Firestore Write-Limit

692 views
Skip to first unread message

Andrew Decker

unread,
Jan 13, 2018, 2:59:52 PM1/13/18
to Firebase Google Group
I'm excited to try out Firestore!  One thing I'm not clear about how to handle the rate limit for documents:

Maximum write rate to a collection in which documents contain sequential values in an indexed field

This is discussed on StackOverflow here, and Gil Gilbert clarifies the statement nicely.  But his response leaves me wondering how to handle time-related data.  In my experience, that kind of data has been important in scheduling, say, periodic push notifications.  If storing timestamps is a limiting factor, what are some alternative approaches?

For push notifications, I suppose I could split the collection storing device tokens down further so that there are fewer documents per collection. 
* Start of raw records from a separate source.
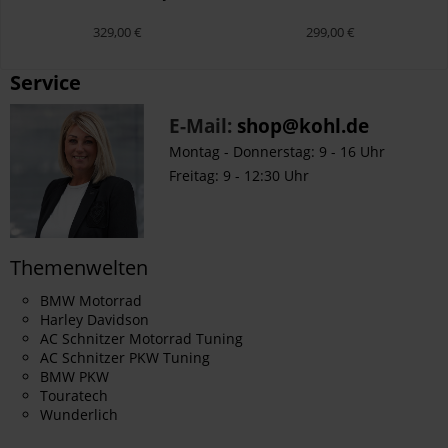
329,00 €
299,00 €
Service
E-Mail:
shop@kohl.de
Montag - Donnerstag: 9 - 16 Uhr
Freitag: 9 - 12:30 Uhr
Themenwelten
BMW Motorrad
Harley Davidson
AC Schnitzer Motorrad Tuning
AC Schnitzer PKW Tuning
BMW PKW
Touratech
Wunderlich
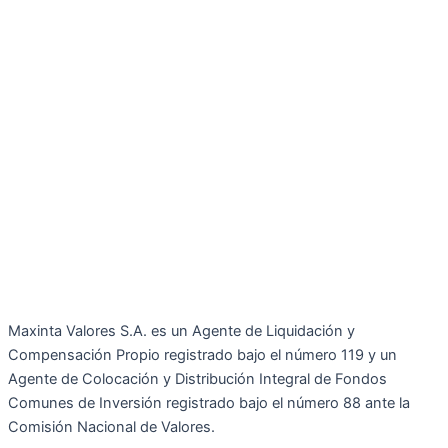
Maxinta Valores S.A. es un Agente de Liquidación y
Compensación Propio registrado bajo el número 119 y un
Agente de Colocación y Distribución Integral de Fondos
Comunes de Inversión registrado bajo el número 88 ante la
Comisión Nacional de Valores.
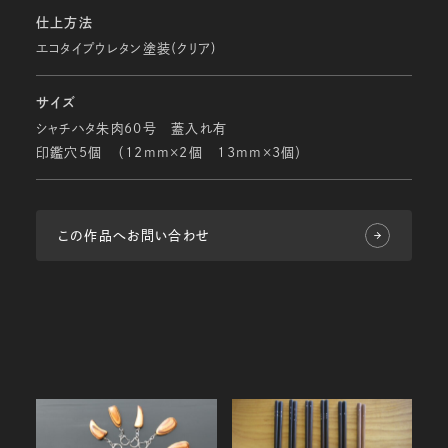
仕上方法
エコタイプウレタン塗装(クリア)
サイズ
シャチハタ朱肉60号 蓋入れ有
印鑑穴5個 （12ｍｍ×2個 13ｍｍ×3個）
この作品へお問い合わせ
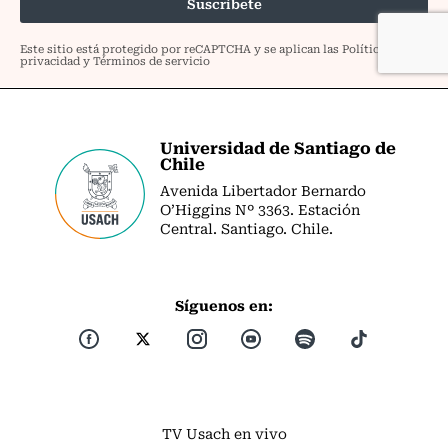
Universidad de Santiago de
Chile
Avenida Libertador Bernardo
O’Higgins Nº 3363. Estación
Central. Santiago. Chile.
Síguenos en:
TV Usach en vivo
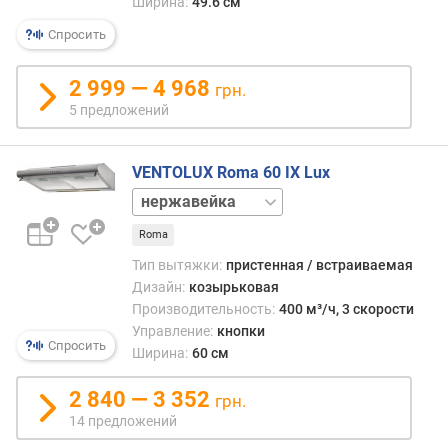
п
Ширина:
49.6 см
о
Спросить
о
т
з
2 999 — 4 968
грн.
ы
5 предложений
в
а
м
VENTOLUX Roma 60 IX Lux
белый
п
коричневый
о
Roma
слоновая
д
кость
Тип вытяжки:
пристенная / встраиваемая
а
черный
Дизайн:
козырьковая
т
Производительность:
400 м³/ч, 3 скорости
е
Управление:
кнопки
д
Спросить
Ширина:
60 см
о
б
2 840 — 3 352
а
грн.
в
14 предложений
л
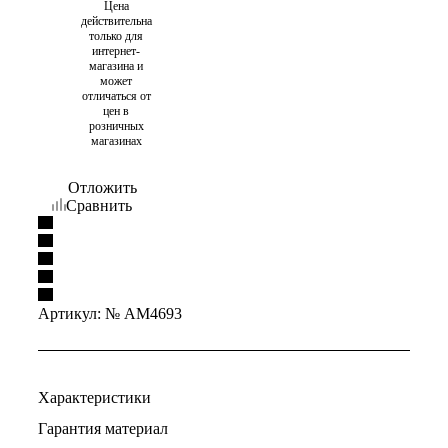
Цена
действительна
только для
интернет-
магазина и
может
отличаться от
цен в
розничных
магазинах
Отложить
Сравнить
Артикул:
№ AM4693
Характеристики
Гарантия материал
—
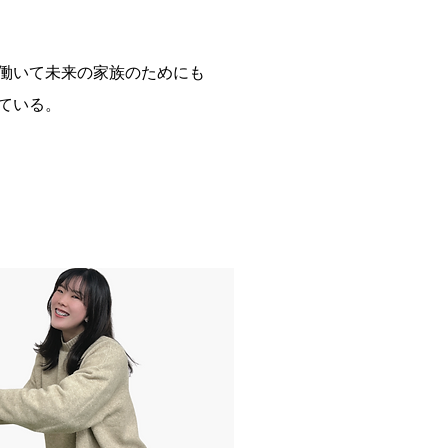
働いて未来の家族のためにも
ている。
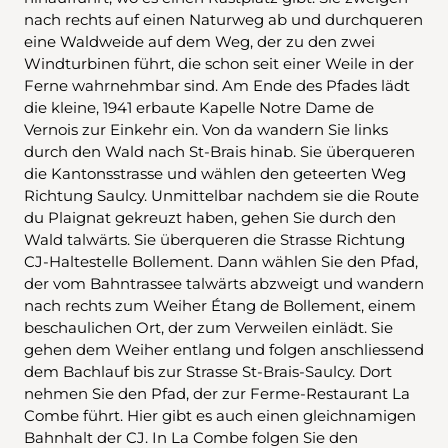
nach rechts auf einen Naturweg ab und durchqueren
eine Waldweide auf dem Weg, der zu den zwei
Windturbinen führt, die schon seit einer Weile in der
Ferne wahrnehmbar sind. Am Ende des Pfades lädt
die kleine, 1941 erbaute Kapelle Notre Dame de
Vernois zur Einkehr ein. Von da wandern Sie links
durch den Wald nach St-Brais hinab. Sie überqueren
die Kantonsstrasse und wählen den geteerten Weg
Richtung Saulcy. Unmittelbar nachdem sie die Route
du Plaignat gekreuzt haben, gehen Sie durch den
Wald talwärts. Sie überqueren die Strasse Richtung
CJ-Haltestelle Bollement. Dann wählen Sie den Pfad,
der vom Bahntrassee talwärts abzweigt und wandern
nach rechts zum Weiher Étang de Bollement, einem
beschaulichen Ort, der zum Verweilen einlädt. Sie
gehen dem Weiher entlang und folgen anschliessend
dem Bachlauf bis zur Strasse St-Brais-Saulcy. Dort
nehmen Sie den Pfad, der zur Ferme-Restaurant La
Combe führt. Hier gibt es auch einen gleichnamigen
Bahnhalt der CJ. In La Combe folgen Sie den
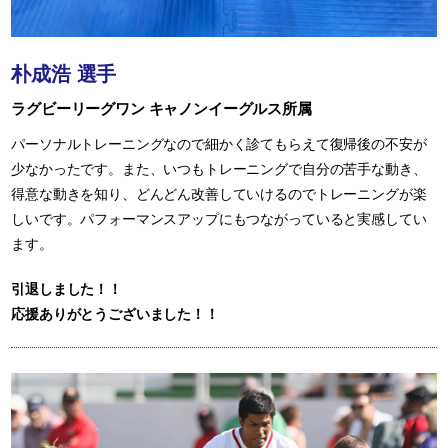
朴成浩 選手
ラグビーリーグワン キャノンイーグルス所属
パーソナルトレーニングなので細かく診てもらえて復帰後の不安が
少なかったです。また、いつもトレーニングで自分の苦手な動き、
得意な動きを知り、どんどん改善していけるのでトレーニングが楽
しいです。パフォーマンスアップにもつながっていると実感してい
ます。
引退しました！！
応援ありがとうございました！！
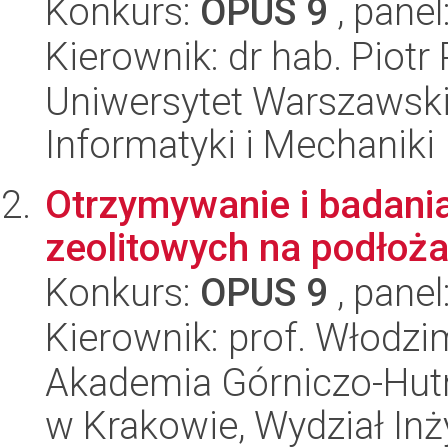
Konkurs:
OPUS 9
, panel
Kierownik: dr hab. Piot
Uniwersytet Warszawski
Informatyki i Mechaniki
Otrzymywanie i badani
zeolitowych na podłoż
Konkurs:
OPUS 9
, panel
Kierownik: prof. Włodz
Akademia Górniczo-Hutn
w Krakowie, Wydział Inży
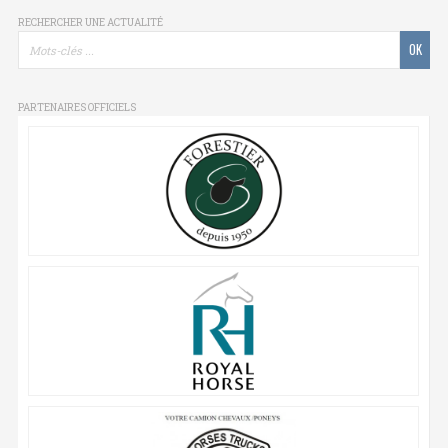
RECHERCHER UNE ACTUALITÉ
PARTENAIRES OFFICIELS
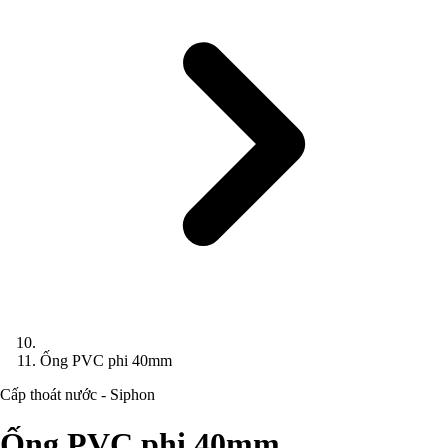
Ống PVC phi 40mm
Cấp thoát nước - Siphon
Ống PVC phi 40mm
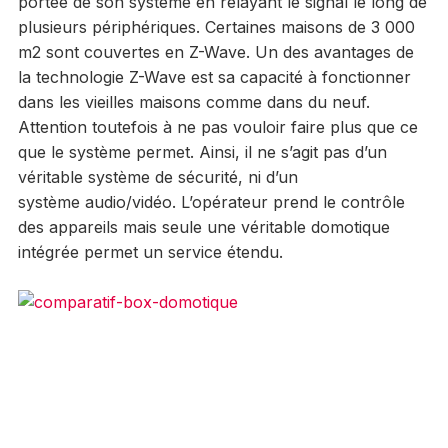
portée de son système en relayant le signal le long de
plusieurs périphériques. Certaines maisons de 3 000
m2 sont couvertes en Z-Wave. Un des avantages de
la technologie Z-Wave est sa capacité à fonctionner
dans les vieilles maisons comme dans du neuf.
Attention toutefois à ne pas vouloir faire plus que ce
que le système permet. Ainsi, il ne s’agit pas d’un
véritable système de sécurité, ni d’un
système audio/vidéo. L’opérateur prend le contrôle
des appareils mais seule une véritable domotique
intégrée permet un service étendu.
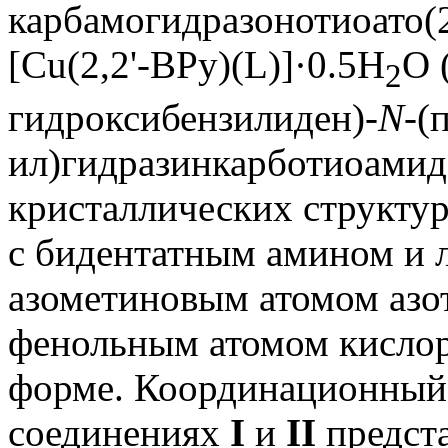
карбамогидразонотиоато(2
[Cu(2,2'-BPy)(L)]·0.5H
O 
2
гидроксибензилиден)-
N
-(
ил)гидразинкарботиоамид.
кристаллических структу
с бидентатным амином и 
азометиновым атомом азо
фенольным атомом кислор
форме. Координационный 
соединениях
I
и
II
предст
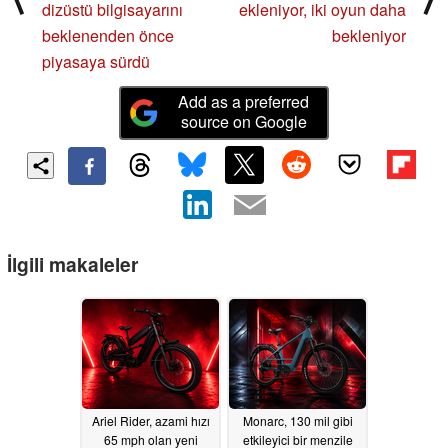
dizüstü bilgisayarını
ekleniyor, iki oyun daha
beklenenden önce
bekleniyor
piyasaya sürdü
Add as a preferred
source on Google
İlgili makaleler
Ariel Rider, azami hızı
Monarc, 130 mil gibi
65 mph olan yeni
etkileyici bir menzile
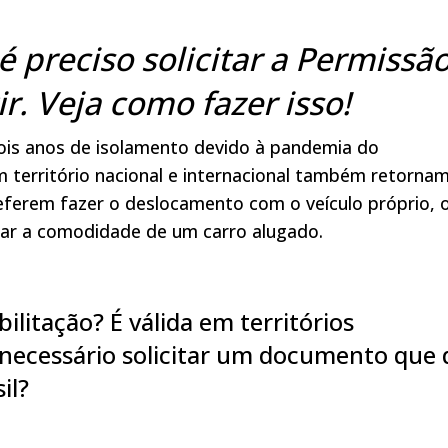
 é preciso solicitar a Permissã
ir. Veja como fazer isso!
ois anos de isolamento devido à pandemia do
 território nacional e internacional também retornam
referem fazer o deslocamento com o veículo próprio, 
sar a comodidade de um carro alugado.
ilitação? É válida em territórios
 necessário solicitar um documento que 
il?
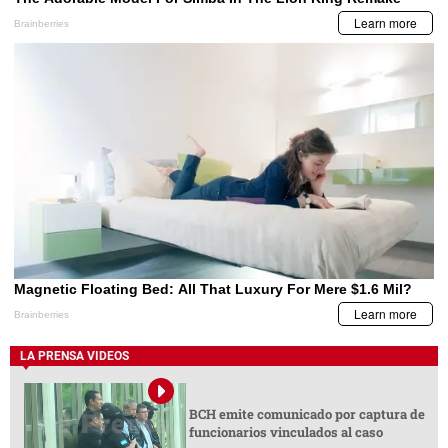
LA PRENSA VIDEOS
BCH emite comunicado por captura de
funcionarios vinculados al caso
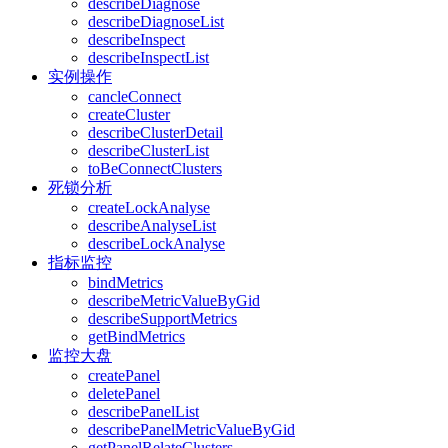
describeDiagnose
describeDiagnoseList
describeInspect
describeInspectList
实例操作
cancleConnect
createCluster
describeClusterDetail
describeClusterList
toBeConnectClusters
死锁分析
createLockAnalyse
describeAnalyseList
describeLockAnalyse
指标监控
bindMetrics
describeMetricValueByGid
describeSupportMetrics
getBindMetrics
监控大盘
createPanel
deletePanel
describePanelList
describePanelMetricValueByGid
getPanelRelateClusters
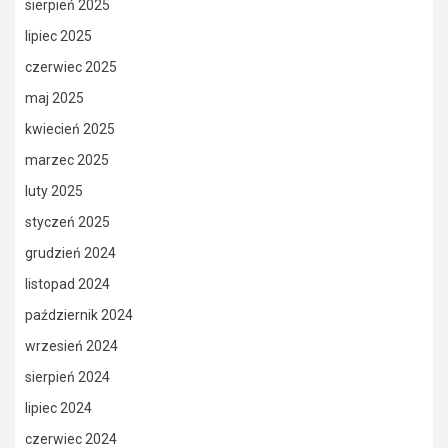
sierpień 2025
lipiec 2025
czerwiec 2025
maj 2025
kwiecień 2025
marzec 2025
luty 2025
styczeń 2025
grudzień 2024
listopad 2024
październik 2024
wrzesień 2024
sierpień 2024
lipiec 2024
czerwiec 2024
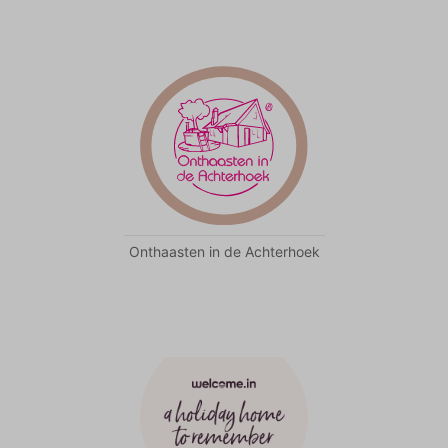
Onthaasten in de Achterhoek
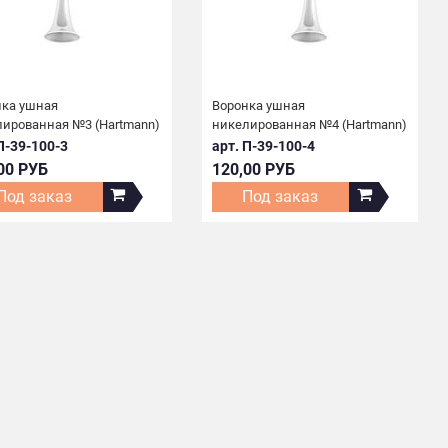
нка ушная
Воронка ушная
лированная №3 (Hartmann)
никелированная №4 (Hartmann)
П-39-100-3
арт. П-39-100-4
00 РУБ
120,00 РУБ
Под заказ
Под заказ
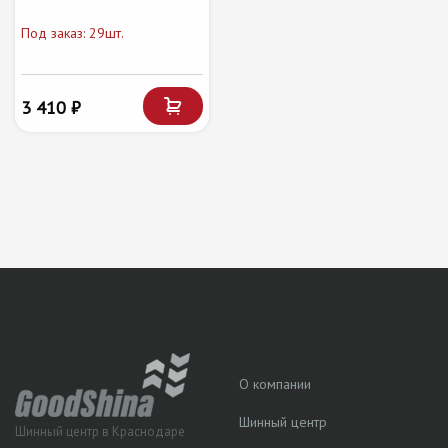
Под заказ: 29шт.
3 410 ₽
О компании
Шинный центр
Шинный центр в Краснодаре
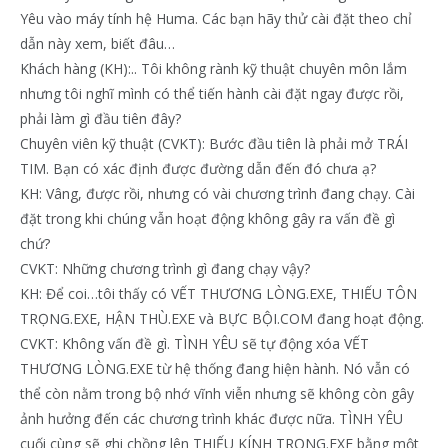
Yêu vào máy tính hệ Huma. Các bạn hãy thử cài đặt theo chỉ
dẫn này xem, biết đâu…
Khách hàng (KH):.. Tôi không rành kỹ thuật chuyên môn lắm
nhưng tôi nghĩ mình có thể tiến hành cài đặt ngay được rồi,
phải làm gì đầu tiên đây?
Chuyên viên kỹ thuật (CVKT): Bước đầu tiên là phải mở TRÁI
TIM. Bạn có xác định được đường dẫn đến đó chưa ạ?
KH: Vâng, được rồi, nhưng có vài chương trình đang chạy. Cài
đặt trong khi chúng vẫn hoạt động không gây ra vấn đề gì
chứ?
CVKT: Những chương trình gì đang chạy vậy?
KH: Để coi…tôi thấy có VẾT THƯƠNG LÒNG.EXE, THIẾU TÔN
TRỌNG.EXE, HẬN THÙ.EXE và BỰC BỘI.COM đang hoạt động.
CVKT: Không vấn đề gì. TÌNH YÊU sẽ tự động xóa VẾT
THƯƠNG LÒNG.EXE từ hệ thống đang hiện hành. Nó vẫn có
thể còn nằm trong bộ nhớ vĩnh viễn nhưng sẽ không còn gây
ảnh hưởng đến các chương trình khác được nữa. TÌNH YÊU
cuối cùng sẽ ghi chồng lên THIẾU KÍNH TRỌNG.EXE bằng một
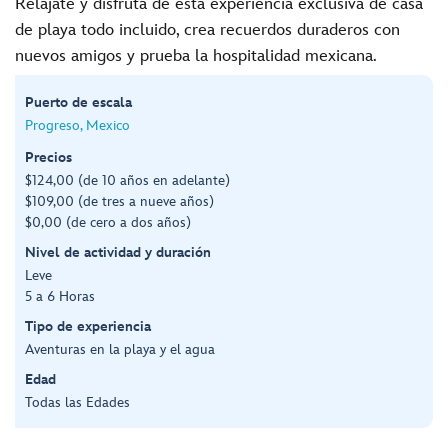
Relájate y disfruta de esta experiencia exclusiva de casa
de playa todo incluido, crea recuerdos duraderos con
nuevos amigos y prueba la hospitalidad mexicana.
Puerto de escala
Progreso, Mexico
Precios
$124,00 (de 10 años en adelante)
$109,00 (de tres a nueve años)
$0,00 (de cero a dos años)
Nivel de actividad y duración
Leve
5 a 6 Horas
Tipo de experiencia
Aventuras en la playa y el agua
Edad
Todas las Edades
What about the case where I just want to store something like "last_updated" on a user document?  Will this be a problem?  500 logins per second seems like a lot, so maybe it's not an issue.  But then again, 100,000 concurrent users also seems like a lot, and FireStore is working to break that limitation. 

Thanks for your input!
 

Gil Gilbert

unread,
Jan 16, 2018, 1:05:29 PM1/16/18
to Firebase Google Group
On Saturday, January 13, 2018 at 11:59:52 AM UTC-8, Andrew Decker wrote:
I'm excited to try out Firestore!  One thing I'm not clear about how to handle the rate limit for documents:

Maximum write rate to a collection in which documents contain sequential values in an indexed field

This is discussed on StackOverflow here, and Gil Gilbert clarifies the statement nicely.  But his response leaves me wondering how to handle time-related data.  In my experience, that kind of data has been important in scheduling, say, periodic push notifications.  If storing timestamps is a limiting factor, what are some alternative approaches?

Hi again!

To understand how to work around the consecutive value limitation, it's useful to understand how we store data. Firestore (just like nearly every Google storage system back to Bigtable) allocates ranges of rows to specific servers. To the extent that your writes hit the same server they'll be limited. To gain higher throughput than the default you need to scatter your writes across different row ranges.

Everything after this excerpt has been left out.